World champion goes through to final after finishing third, as we bring you a round-up of Olympic qualifying news from Tuesday evening in Tokyo
World champion Noah Lyles scraped into the Olympic 200m final as one of the fastest losers after inexplicably easing down at the finish of his semi-final and winding up third in a race won by Aaron Brown of Canada from Joseph Fahnbulleh of Liberia – with all men running the same time of 19.99 (-0.4).
Lyles said: “It is not a win-lose situation. I’m glad I made it to the finals and that is all that matters. I knew I was going to make it. It was a bit risky, I wouldn’t lie, but I made it.”
Quickest of all in the semi-finals was Andre de Grasse as he scorched to a Canadian record of 19.73 (0.2) to win from Kenny Bednarek – the American running 19.83.
“I knew I had it in me,” said De Grasse. My PB was from 2016 and I knew I was better than that. Especially coming off the personal bests (in the men’s 100m) a couple of nights ago.
“I didn’t expect to go that fast. I wanted to save it for the final but Kenny was pushing me a little so I had to make sure I qualified for the final. My coach said make sure you qualify first because you want to have a good lane for tomorrow night.”
Erriyon Knighton, only 17, won the first semi-final in 20.02 (-0.2) as he cruised through the finish looking around at his rivals.
Holloway and Brits progress in sprint hurdles
With 13.02 (-0.1) Grant Holloway led the qualifiers from the 110m hurdles heats. The American lived up to his billing as favourite for the event as Britain’s Andy Pozzi and David King also qualified.
Holloway’s time was the fastest sprint hurdles heat in history. The other heat winners were Jamaica’s Ronald Levy (13.17), USA’s Devon Allen (13.21), France’s Aurel Manga (13.24) and Spain’s Asier Martinez (13.33).
Pozzi ran 13.50 (0.0) in fourth in his Levy’s heat despite clashing arms with a fellow hurdler during the race, while King clocked 13.55 (-0.2) for sixth in Manga’s heat. “We live to fight another day and everyone starts afresh tomorrow,” said Pozzi.
Sergey Shubenkov, the 2015 world champion, did not start his race. Neither did Olympic silver medallist Orlando Ortega. European indoor champion Wilhem Belocian, meanwhile, did not finish his heat.
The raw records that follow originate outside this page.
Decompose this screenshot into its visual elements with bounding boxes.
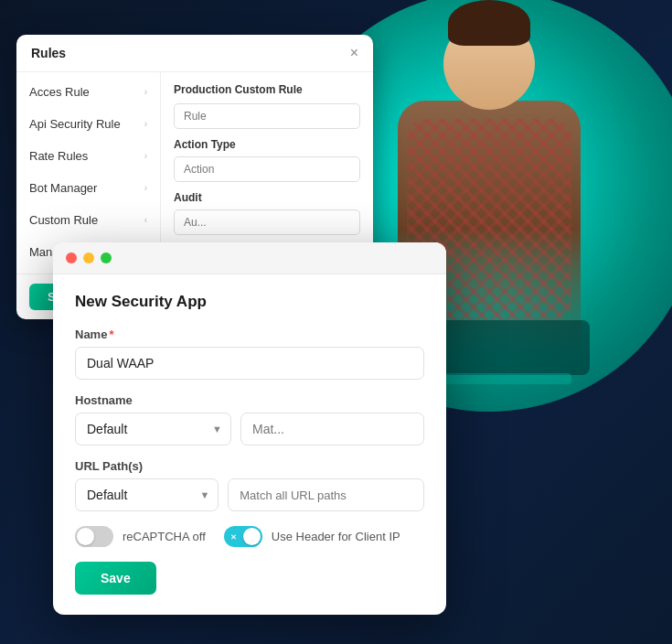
recaptcha-toggle-row: reCAPTCHA off [75,526,206,547]
action-type-label: Action Type [174,138,360,151]
bottom-toggles-row: reCAPTCHA off ✕ Use Header for Client IP [75,526,424,547]
action-input[interactable] [174,156,360,182]
sidebar-item-api-rule[interactable]: Api Security Rule › [16,108,160,140]
url-paths-label: URL Path(s) [75,459,424,473]
hostname-select-wrapper: Default ▼ [75,413,231,445]
hostname-form-group: Hostname Default ▼ [75,393,424,445]
chevron-right-icon-4: › [144,183,147,193]
url-paths-form-group: URL Path(s) Default ▼ [75,459,424,511]
recaptcha-label: reCAPTCHA off [123,530,206,543]
audit-input[interactable] [174,209,360,235]
sidebar-item-rate-rules[interactable]: Rate Rules › [16,140,160,172]
hostname-label: Hostname [75,393,424,407]
use-header-toggle-row: ✕ Use Header for Client IP [224,526,400,547]
security-modal-body: New Security App Name* Hostname Default … [53,274,446,615]
traffic-light-green[interactable] [101,252,112,263]
close-icon[interactable]: × [350,46,358,60]
sidebar-item-custom-rule[interactable]: Custom Rule ‹ [16,204,160,236]
security-modal: New Security App Name* Hostname Default … [53,242,446,615]
name-form-group: Name* [75,327,424,380]
security-modal-titlebar [53,242,446,274]
sidebar-item-rate-rules-label: Rate Rules [29,149,88,163]
chevron-right-icon: › [144,87,147,97]
hostname-match-input[interactable] [240,413,424,445]
url-paths-input[interactable] [228,478,424,511]
rule-input[interactable] [174,103,360,129]
rules-modal-title: Rules [31,46,66,60]
use-header-label: Use Header for Client IP [272,530,400,543]
sidebar-item-custom-rule-label: Custom Rule [29,213,98,227]
chevron-right-icon-2: › [144,119,147,129]
chevron-left-icon: ‹ [144,215,147,225]
rules-content-title: Production Custom Rule [174,83,360,96]
audit-label: Audit [174,191,360,204]
name-input[interactable] [75,347,424,380]
traffic-light-red[interactable] [66,252,77,263]
sidebar-item-acces-rule-label: Acces Rule [29,85,90,99]
recaptcha-toggle[interactable] [75,526,113,547]
sidebar-item-api-rule-label: Api Security Rule [29,117,121,131]
hostname-select[interactable]: Default [75,413,231,445]
sidebar-item-acces-rule[interactable]: Acces Rule › [16,76,160,108]
url-paths-select[interactable]: Default [75,478,219,511]
hostname-row: Default ▼ [75,413,424,445]
sidebar-item-bot-manager-label: Bot Manager [29,181,97,195]
save-button[interactable]: Save [75,562,156,595]
url-paths-select-wrapper: Default ▼ [75,478,219,511]
security-modal-heading: New Security App [75,293,424,311]
traffic-light-yellow[interactable] [83,252,94,263]
required-star: * [109,327,113,341]
chevron-right-icon-3: › [144,151,147,161]
sidebar-item-bot-manager[interactable]: Bot Manager › [16,172,160,204]
rules-modal-header: Rules × [16,35,373,72]
name-label: Name* [75,327,424,341]
url-paths-row: Default ▼ [75,478,424,511]
use-header-toggle[interactable]: ✕ [224,526,262,547]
Upsets in the men’s 5000m heats
Most of the qualifiers for Friday’s men’s 5000m final came from the second and fastest of two heats. This race was won by Mohamed Katir of Spain in 13:30.10 from Paul Chelimo of the United States with Ugandan duo Joshua Cheptegei and Jacob Kiplimo plus Andy Butchart (13:31.23 in seventh) benefiting from being in the quicker race.
Ten athletes qualified from that race but only five made it to the final from the first and slowest heat. It was won by Nicholas Kimeli in 13:38.87 but Britain’s Marc Scott missed out as he finished sixth in 13:39.61, which was outside the top five automatic qualifiers. Ethiopian Getnet Wale and Italian Yeman Crippa were other notables to fail to make the final after being in the slower heat.
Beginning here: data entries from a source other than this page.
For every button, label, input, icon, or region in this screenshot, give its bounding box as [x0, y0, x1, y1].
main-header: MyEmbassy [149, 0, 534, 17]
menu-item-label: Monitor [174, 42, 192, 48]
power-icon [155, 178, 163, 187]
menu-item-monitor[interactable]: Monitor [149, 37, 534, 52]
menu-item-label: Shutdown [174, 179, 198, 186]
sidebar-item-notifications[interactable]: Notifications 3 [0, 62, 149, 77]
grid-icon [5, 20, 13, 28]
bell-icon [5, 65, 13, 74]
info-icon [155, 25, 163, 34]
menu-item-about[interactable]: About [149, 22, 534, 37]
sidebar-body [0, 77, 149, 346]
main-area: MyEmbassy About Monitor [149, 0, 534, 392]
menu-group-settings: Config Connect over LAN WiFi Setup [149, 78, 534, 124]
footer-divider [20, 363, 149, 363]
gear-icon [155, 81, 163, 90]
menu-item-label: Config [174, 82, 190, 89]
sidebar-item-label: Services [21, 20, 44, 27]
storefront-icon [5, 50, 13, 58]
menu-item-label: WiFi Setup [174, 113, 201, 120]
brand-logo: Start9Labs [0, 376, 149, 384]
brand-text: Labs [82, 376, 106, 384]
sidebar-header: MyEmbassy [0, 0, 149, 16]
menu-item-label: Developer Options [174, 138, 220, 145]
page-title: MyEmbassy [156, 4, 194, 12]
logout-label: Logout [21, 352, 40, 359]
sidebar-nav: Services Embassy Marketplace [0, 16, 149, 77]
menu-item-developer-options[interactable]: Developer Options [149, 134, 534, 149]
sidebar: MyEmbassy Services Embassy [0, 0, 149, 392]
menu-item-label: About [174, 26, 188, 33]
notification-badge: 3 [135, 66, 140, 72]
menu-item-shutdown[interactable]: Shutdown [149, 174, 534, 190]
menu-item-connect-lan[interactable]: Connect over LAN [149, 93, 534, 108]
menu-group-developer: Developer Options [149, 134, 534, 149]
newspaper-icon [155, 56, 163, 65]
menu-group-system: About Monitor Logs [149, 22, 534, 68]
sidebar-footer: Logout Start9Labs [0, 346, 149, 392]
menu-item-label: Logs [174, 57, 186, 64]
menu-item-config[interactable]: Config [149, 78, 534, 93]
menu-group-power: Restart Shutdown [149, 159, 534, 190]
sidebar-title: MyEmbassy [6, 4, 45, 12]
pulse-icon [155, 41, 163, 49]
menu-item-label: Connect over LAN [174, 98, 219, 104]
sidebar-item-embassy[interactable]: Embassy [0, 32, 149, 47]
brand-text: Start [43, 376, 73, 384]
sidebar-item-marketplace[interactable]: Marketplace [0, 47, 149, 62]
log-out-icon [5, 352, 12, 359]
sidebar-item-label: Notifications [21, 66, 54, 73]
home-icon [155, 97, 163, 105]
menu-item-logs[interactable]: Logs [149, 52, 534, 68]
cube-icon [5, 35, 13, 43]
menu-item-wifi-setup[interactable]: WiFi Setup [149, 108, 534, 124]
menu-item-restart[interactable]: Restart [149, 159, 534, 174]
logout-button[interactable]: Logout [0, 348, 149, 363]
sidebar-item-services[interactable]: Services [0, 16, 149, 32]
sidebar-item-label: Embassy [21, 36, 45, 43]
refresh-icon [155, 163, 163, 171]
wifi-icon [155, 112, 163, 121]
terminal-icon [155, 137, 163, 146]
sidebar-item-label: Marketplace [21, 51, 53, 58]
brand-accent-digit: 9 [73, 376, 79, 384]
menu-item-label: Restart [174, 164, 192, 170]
Scott said he felt good but was clipped just coming into the home straight which threw his rhythm a little. Butchart, meanwhile, said: “The second heat is always nice because you can see what you need to do, and how well the first heat did. It is a bit of an advantage and I think we took that.”
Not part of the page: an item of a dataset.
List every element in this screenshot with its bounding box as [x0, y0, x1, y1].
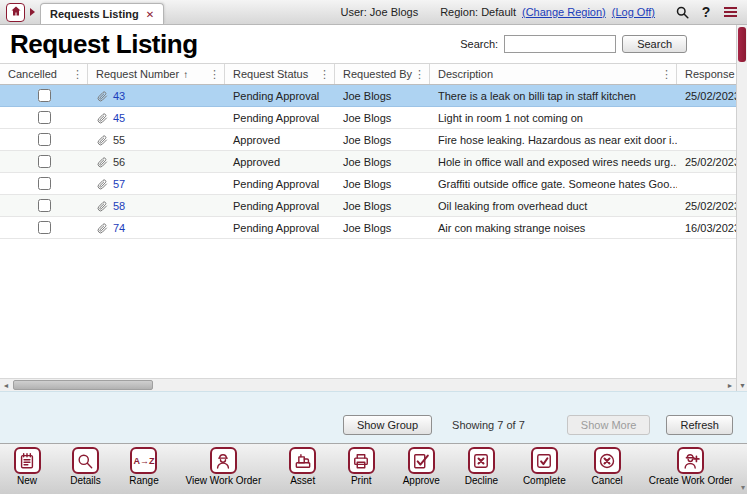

In the final, in-form Katir is the man to beat though. “I am prepared for anything, to run fast, to run slow or whatever. Whatever happens, I will be there fighting to death,” he said.
Crouser through, Lincoln out of shot final
World record-holder Ryan Crouser led the shot put qualifiers with 22.05m but Scott Lincoln of Britain didn’t manage to fulfil his dream of making the final as he finished 18th best out of the throwers with 20.42m.
Behind Crouser, Tom Walsh of New Zealand was next best with 21.49m. Joe Kovacs of the US also qualified with 20.93m which means all the medallists from the epic final in Doha in 2019 made it to Thursday morning’s final.